- ABOUT THIS TASK -
With the pictures left aside, write out the entries that follow exactly.

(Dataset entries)
=======

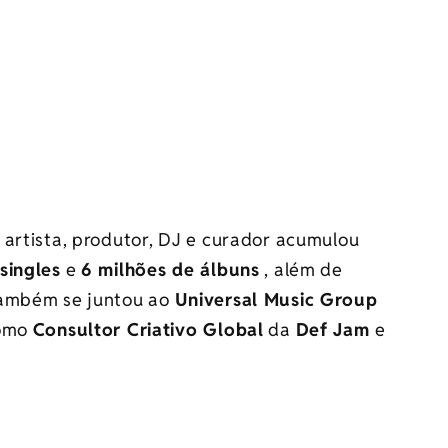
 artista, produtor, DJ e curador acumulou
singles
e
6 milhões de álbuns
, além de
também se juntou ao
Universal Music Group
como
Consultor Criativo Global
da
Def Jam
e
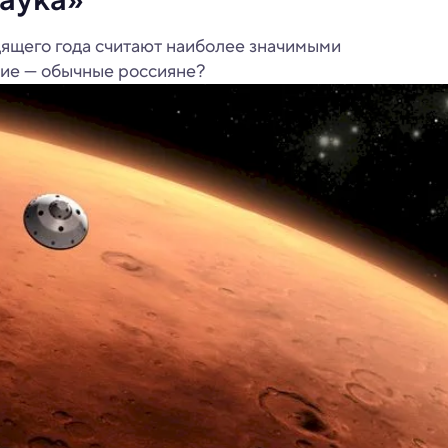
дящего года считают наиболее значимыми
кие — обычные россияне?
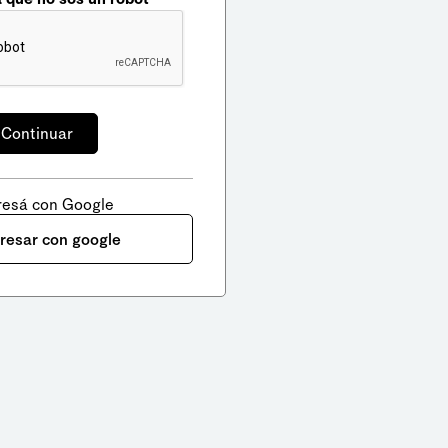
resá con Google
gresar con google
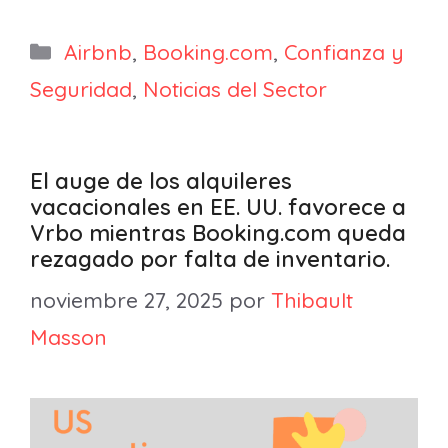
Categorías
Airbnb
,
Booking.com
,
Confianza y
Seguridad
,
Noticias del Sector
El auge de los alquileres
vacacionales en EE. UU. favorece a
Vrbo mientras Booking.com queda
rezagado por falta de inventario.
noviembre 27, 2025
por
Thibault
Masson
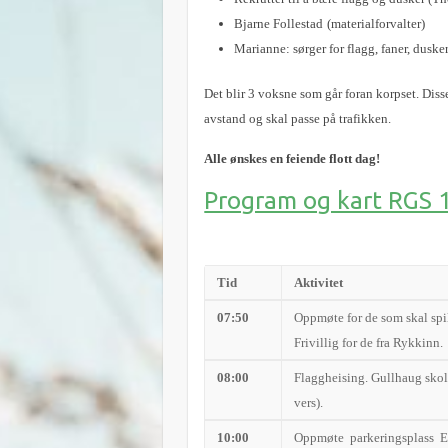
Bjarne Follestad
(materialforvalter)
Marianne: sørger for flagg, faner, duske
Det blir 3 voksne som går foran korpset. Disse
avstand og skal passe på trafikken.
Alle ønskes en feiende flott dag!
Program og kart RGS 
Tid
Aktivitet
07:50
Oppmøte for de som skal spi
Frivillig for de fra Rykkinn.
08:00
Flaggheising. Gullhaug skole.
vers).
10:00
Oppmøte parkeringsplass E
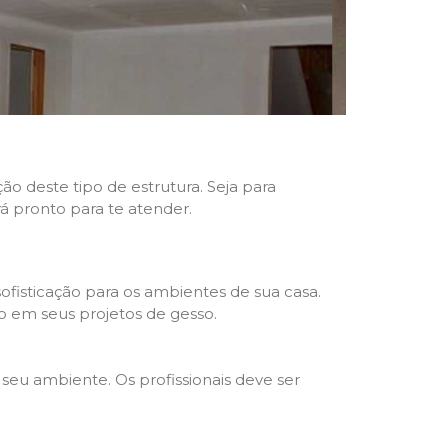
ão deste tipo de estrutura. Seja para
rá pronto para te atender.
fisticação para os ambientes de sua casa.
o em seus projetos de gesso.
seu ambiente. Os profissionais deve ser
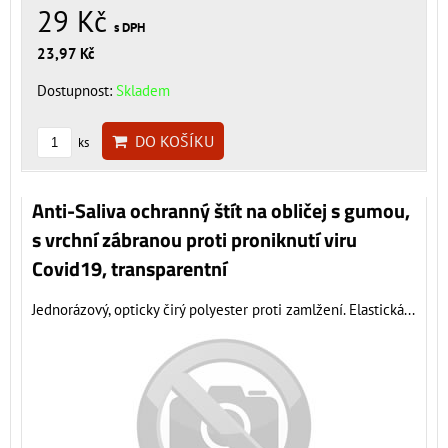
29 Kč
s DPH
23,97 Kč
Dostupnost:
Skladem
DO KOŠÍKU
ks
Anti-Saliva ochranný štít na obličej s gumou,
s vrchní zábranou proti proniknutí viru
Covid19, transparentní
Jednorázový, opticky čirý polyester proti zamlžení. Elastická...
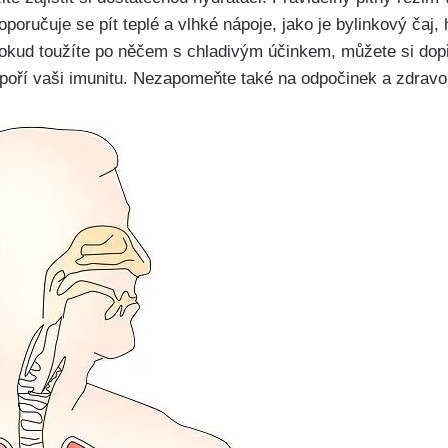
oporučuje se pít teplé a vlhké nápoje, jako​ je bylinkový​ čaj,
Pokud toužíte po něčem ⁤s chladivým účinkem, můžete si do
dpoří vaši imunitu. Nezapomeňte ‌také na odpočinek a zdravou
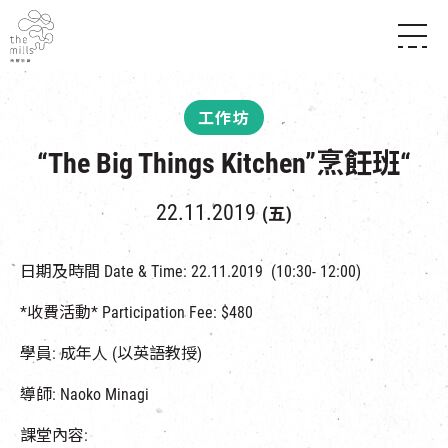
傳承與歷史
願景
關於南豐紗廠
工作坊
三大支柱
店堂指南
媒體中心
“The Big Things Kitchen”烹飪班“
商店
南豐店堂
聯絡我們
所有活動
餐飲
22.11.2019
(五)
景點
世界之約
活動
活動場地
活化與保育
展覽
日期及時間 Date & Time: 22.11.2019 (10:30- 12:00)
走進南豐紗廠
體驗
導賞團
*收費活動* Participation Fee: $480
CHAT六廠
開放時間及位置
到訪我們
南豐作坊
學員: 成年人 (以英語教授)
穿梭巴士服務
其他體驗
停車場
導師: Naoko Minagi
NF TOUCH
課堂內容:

=======

- ANSWER TO THIS PROBLEM -
 artista, produtor, DJ e curador acumulou
singles
e
6 milhões de álbuns
, além de
também se juntou ao
Universal Music Group
como
Consultor Criativo Global
da
Def Jam
e
дящего года считают наиболее значимыми
кие — обычные россияне?
resá con Google
gresar con google
Categorías
Airbnb
,
Booking.com
,
Confianza y
Seguridad
,
Noticias del Sector
El auge de los alquileres
vacacionales en EE. UU. favorece a
Vrbo mientras Booking.com queda
rezagado por falta de inventario.
noviembre 27, 2025
por
Thibault
Masson
Bjarne Follestad
(materialforvalter)
Marianne: sørger for flagg, faner, duske
Det blir 3 voksne som går foran korpset. Disse
avstand og skal passe på trafikken.
Alle ønskes en feiende flott dag!
Program og kart RGS 
Tid
Aktivitet
07:50
Oppmøte for de som skal spi
Frivillig for de fra Rykkinn.
08:00
Flaggheising. Gullhaug skole.
vers).
10:00
Oppmøte parkeringsplass E
ão deste tipo de estrutura. Seja para
rá pronto para te atender.
fisticação para os ambientes de sua casa.
o em seus projetos de gesso.
seu ambiente. Os profissionais deve ser
29 Kč
s DPH
23,97 Kč
Dostupnost:
Skladem
DO KOŠÍKU
ks
Anti-Saliva ochranný štít na obličej s gumou,
s vrchní zábranou proti proniknutí viru
Covid19, transparentní
Jednorázový, opticky čirý polyester proti zamlžení. Elastická...
oporučuje se pít teplé a vlhké nápoje, jako​ je bylinkový​ čaj,
Pokud toužíte po něčem ⁤s chladivým účinkem, můžete si do
dpoří vaši imunitu. Nezapomeňte ‌také na odpočinek a zdravou
傳承與歷史
願景
關於南豐紗廠
工作坊
三大支柱
店堂指南
媒體中心
“The Big Things Kitchen”烹飪班“
商店
南豐店堂
聯絡我們
所有活動
餐飲
22.11.2019
(五)
景點
世界之約
活動
活動場地
活化與保育
展覽
日期及時間 Date & Time: 22.11.2019 (10:30- 12:00)
走進南豐紗廠
體驗
導賞團
*收費活動* Participation Fee: $480
CHAT六廠
開放時間及位置
到訪我們
南豐作坊
學員: 成年人 (以英語教授)
穿梭巴士服務
其他體驗
停車場
導師: Naoko Minagi
NF TOUCH
課堂內容:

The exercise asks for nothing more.